*** Opening Data shown ***
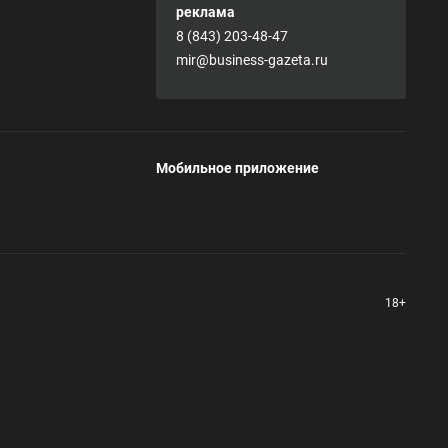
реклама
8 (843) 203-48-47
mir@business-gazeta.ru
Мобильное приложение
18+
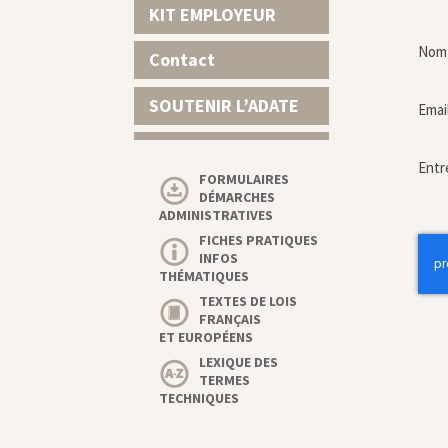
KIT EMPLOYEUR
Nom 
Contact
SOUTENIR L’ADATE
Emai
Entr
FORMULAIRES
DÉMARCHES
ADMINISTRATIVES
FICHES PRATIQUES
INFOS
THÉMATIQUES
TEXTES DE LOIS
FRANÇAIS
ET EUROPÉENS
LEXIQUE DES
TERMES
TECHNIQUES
*** Closing Data shown ***
*** Opening Data shown ***
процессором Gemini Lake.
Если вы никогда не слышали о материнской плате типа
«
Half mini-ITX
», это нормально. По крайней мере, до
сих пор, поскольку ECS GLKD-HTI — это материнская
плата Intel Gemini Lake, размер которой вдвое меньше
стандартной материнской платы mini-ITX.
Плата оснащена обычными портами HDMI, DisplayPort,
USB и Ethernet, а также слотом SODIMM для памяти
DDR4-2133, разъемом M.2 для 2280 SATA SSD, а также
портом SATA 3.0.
*** Closing Data shown ***
### [What is being asked]
Pick every line from the listing holding the string "Lake", and copy it.

### [Reply]
процессором Gemini Lake.
плата Intel Gemini Lake, размер которой вдвое меньше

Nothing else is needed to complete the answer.